Peygamberimiz (sav)'in verdiği bir haber de ahir zamanda gerçek müminlerin neredeyse yok denecek kadar az sayıda olmasıdır:
İnsanlara bir zaman gelir ki camilerinde toplanıp namaz kılarlar. Fakat aralarında mümin bulunmaz. (Hakim; Son Zamanlarla İlgili Hadisler, s. 19)
Cami ve mescitlerin sadece yol olarak kullanılan mekanlara dönüşmesinin ahir zamanın işaretlerinden biri olduğu aşağıdaki hadiste haber verilmektedir:
Mescitler namaz kılınmayıp gelip geçilen bir yol haline geldiği… bir zaman gelmedikçe kıyamet kopmaz. (Son Zamanlarla İlgili Hadisler, s. 87)
İnsanlar mescitler hususunda öğünmedikçe kıyamet kopmaz. (Ahmet b. Hanbel, Ebu Davud, İbni Mace)
Ahir zamanda Kuran'ı Allah'ın rızasını kazanmak için değil de kazanç elde etmek için okuyan birtakım insanların da ortaya çıkacağı hadiste şöyle dile getirilmiştir:
Kim Kuran okursa (mükafatını) Allah'tan istesin. Zira son zamanlarda Kuran okuyup (mükafatını) insanlardan isteyen birtakım insanlar türeyecektir. (Tirmizi; Son Zamanlarla İlgili Hadisler, s. 12)

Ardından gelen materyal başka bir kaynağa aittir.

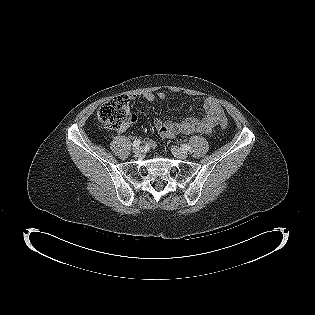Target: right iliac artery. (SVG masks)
<instances>
[{
  "mask_svg": "<svg viewBox=\"0 0 315 315\" xmlns=\"http://www.w3.org/2000/svg\"><path fill=\"white\" fill-rule=\"evenodd\" d=\"M140 143H141V141L140 140H135L134 142H133V147H138L139 145H140Z\"/></svg>",
  "mask_w": 315,
  "mask_h": 315,
  "instance_id": "right-iliac-artery-1",
  "label": "right iliac artery"
}]
</instances>
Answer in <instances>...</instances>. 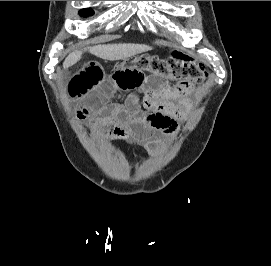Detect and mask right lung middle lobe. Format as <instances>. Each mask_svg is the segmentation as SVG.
Masks as SVG:
<instances>
[{
    "mask_svg": "<svg viewBox=\"0 0 271 266\" xmlns=\"http://www.w3.org/2000/svg\"><path fill=\"white\" fill-rule=\"evenodd\" d=\"M93 14H94V12H93V10L90 9V8H88V9H82V10L80 11V15H82V16H91V15H93Z\"/></svg>",
    "mask_w": 271,
    "mask_h": 266,
    "instance_id": "right-lung-middle-lobe-1",
    "label": "right lung middle lobe"
}]
</instances>
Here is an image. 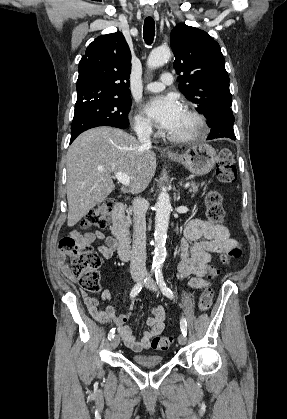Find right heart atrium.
Wrapping results in <instances>:
<instances>
[{
    "mask_svg": "<svg viewBox=\"0 0 287 419\" xmlns=\"http://www.w3.org/2000/svg\"><path fill=\"white\" fill-rule=\"evenodd\" d=\"M134 129L139 135L149 136L153 133L151 122L142 114L135 115Z\"/></svg>",
    "mask_w": 287,
    "mask_h": 419,
    "instance_id": "obj_1",
    "label": "right heart atrium"
}]
</instances>
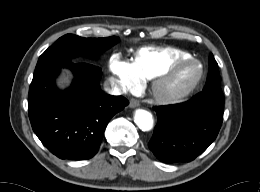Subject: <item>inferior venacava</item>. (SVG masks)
Masks as SVG:
<instances>
[{"instance_id":"obj_1","label":"inferior vena cava","mask_w":260,"mask_h":192,"mask_svg":"<svg viewBox=\"0 0 260 192\" xmlns=\"http://www.w3.org/2000/svg\"><path fill=\"white\" fill-rule=\"evenodd\" d=\"M104 90L111 95H122L127 92L126 87L114 77H110L104 82Z\"/></svg>"}]
</instances>
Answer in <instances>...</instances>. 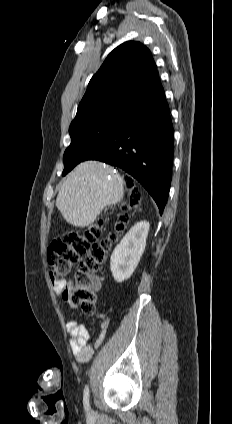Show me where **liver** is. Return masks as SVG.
Returning a JSON list of instances; mask_svg holds the SVG:
<instances>
[{"mask_svg": "<svg viewBox=\"0 0 232 424\" xmlns=\"http://www.w3.org/2000/svg\"><path fill=\"white\" fill-rule=\"evenodd\" d=\"M124 196V182L113 169L99 161L77 165L63 181L56 206L63 218L75 227L92 224L102 210L119 203Z\"/></svg>", "mask_w": 232, "mask_h": 424, "instance_id": "6515ba94", "label": "liver"}]
</instances>
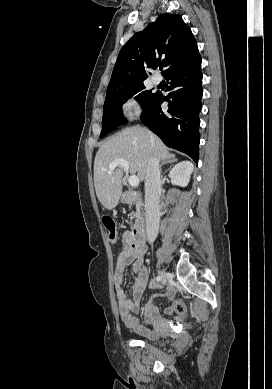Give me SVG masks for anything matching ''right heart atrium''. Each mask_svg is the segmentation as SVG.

Alimleriniz, altın ve gümüş paralarınızı almak için okudukları zaman, Kuran'ı ticaret için edindiğiniz zaman kıyamet yaklaşmış demektir. (Kıyamet Alametleri, s.141)
Kuran'ın amacından farklı şekillerde okunması da bir işarettir:
Kuran-ı Kerim'in şarkı söylercesine okunup haz duyulduğu, hatta kişi alim olmadığı halde bu okuyuşundan dolayı itibar gördüğü zaman… (Taberani; Son Zamanlarla İlgili Hadisler, s. 33)
Müslüman olarak tanınan bazı şahısların yanlış bir kader anlayışına sahip olmaları, bazılarının da yıldızların geleceğe dair haber verdiğine inanmaları ahir zamanın göstergelerindendir:
Ahir zamanda ümmetim hakkında en çok endişe duyduğum: yıldızlara (inanmak), kaderi yalanlamak… (Ramuz-El Ehadis, 1/1540)
Hac ibadetinin yapılış amacının gezmek, ticaret yapmak, gösteriş yapmak veya dilenmek olması ahir zamanın bir diğer belirtisidir:
İnsanlar üzerine bir zaman gelir ki zenginler tenezzüh (seyahat) için, orta halliler ticaret için, onların kurraları (alimleri) riya ve gösteriş için, fakirleri ise dilenmek için hac ederler. (Ramuz-El Ehadis, 503/8)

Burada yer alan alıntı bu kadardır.